Wednesday, September 17, 2014

Open Faced Pork Tenderloin

When I asked Hubs what he wanted for dinner, he said anything but chicken. Pork it is! I agree, we have had enough chicken lately. I decided on a stuffed pork tenderloin, open faced style. In a true stuffed pork tenderloin, you have to tie it together with twine and I just wasn't in the mood to do that. Open faced it is!

I created a stuffing of rice, olives, and spinach to add some much needed nutrients to our dinner. This is a simple stuffing, especially if you take my advice and you use the "boil in a bag" rice. If you want to use regular rice, totally fine, but it will just take a lot longer to cook. If you don't like kalamata olives, you can absolutely substitute black olives or omit them all together. 

I decided to serve our pork with my delicious oven roasted asparagus. It is one of my recipes that I constantly get compliments on. It is easy, nutritious, and full of flavor. You can find that recipe here!

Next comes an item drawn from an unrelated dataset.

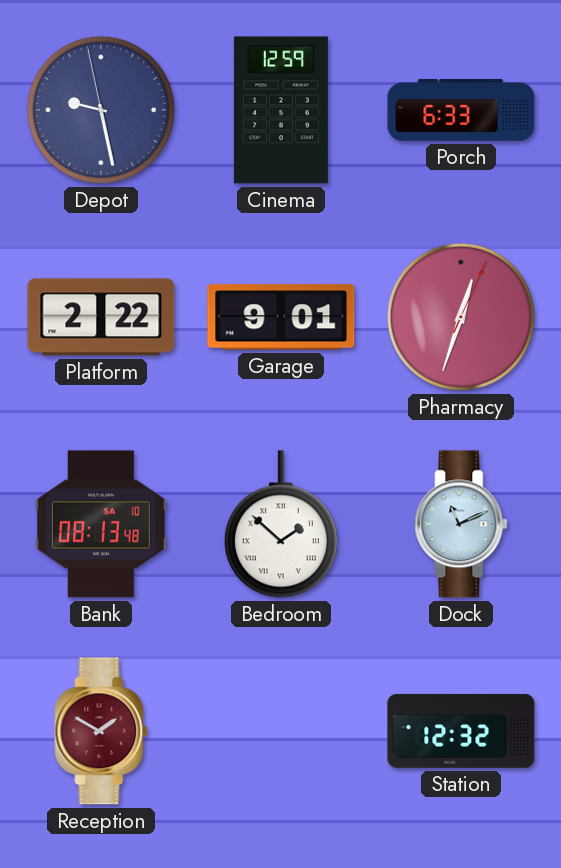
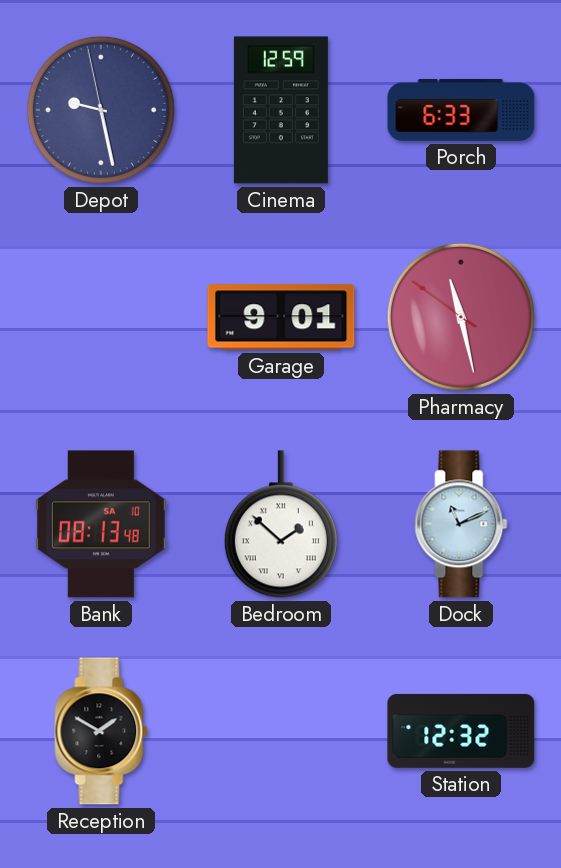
Platform: 2:22 -> none
Pharmacy: 12:33 -> 11:27
Reception dial: burgundy -> black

Now, on to the pork! Printable Recipe Here!!

Open Faced Pork Tenderloin
GF/DF

Ingredients:

1 pound pork tenderloin
2 cups orange juice
2 T honey or agave nectar
1 T GF soy sauce
1 1/2 T fresh oregano
1 bag fast cooking rice, or about 1 cup cooked brown rice
1/4 t red pepper flakes
1/4 t salt, plus more for the pork
1, 5 oz package of fresh spinach
1/2 cup kalamata olives 

What to do:

Preheat oven to 375°.

Start by cooking your rice according to package directions. 

Once your rice is cooked, remove from the bag and place back into the saucepan, leaving about 2 tablespoons of the cooking water in the pan.

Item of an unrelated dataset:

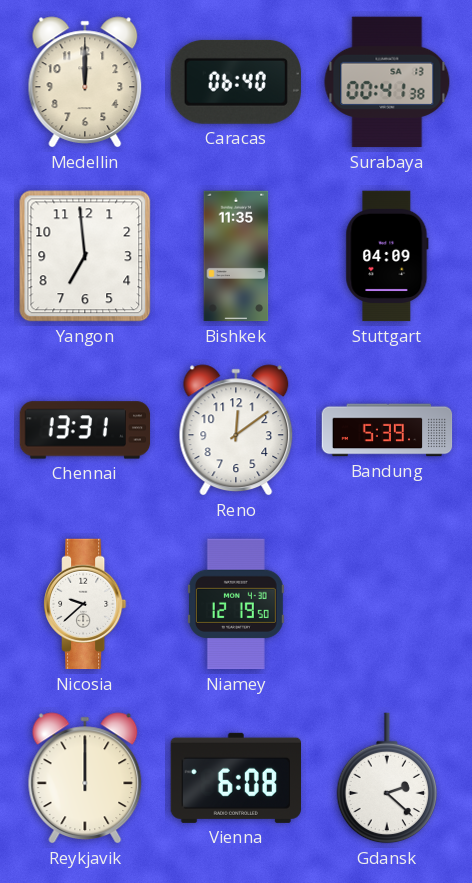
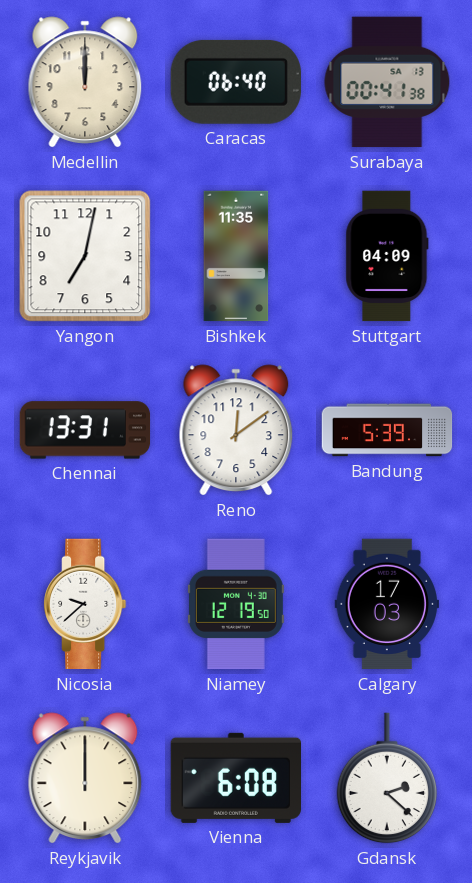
Yangon: 6:59 -> 7:02
Calgary: none -> 17:03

While your rice is cooking, chop your oregano.

Drain and rinse your olives. Then roughly chop.


Trim any an excess fat off your pork tenderloin. Next, carefully cut a slit down the center of your pork without cutting all the way through creating an open faced pocket. Sprinkle with a little salt and pepper. 





Once your rice is cooked, add your spinach and cover the saucepan. I know it seems like a lot of spinach, but it will wilt down to nothing. 


Periodically stir the spinach and rice mixture until the spinach is wilted down.


Add in your salt, red pepper flakes, and olives and stir it all together.


Place your pork in a large baking dish and top with your rice stuffing.

In a 2 cup mixing cup, add orange juice, agave nectar, soy sauce, and oregano. 

Pour your orange juice mixture over the pork and cover with aluminum foil. This will help keep the pork nice and moist while cooking.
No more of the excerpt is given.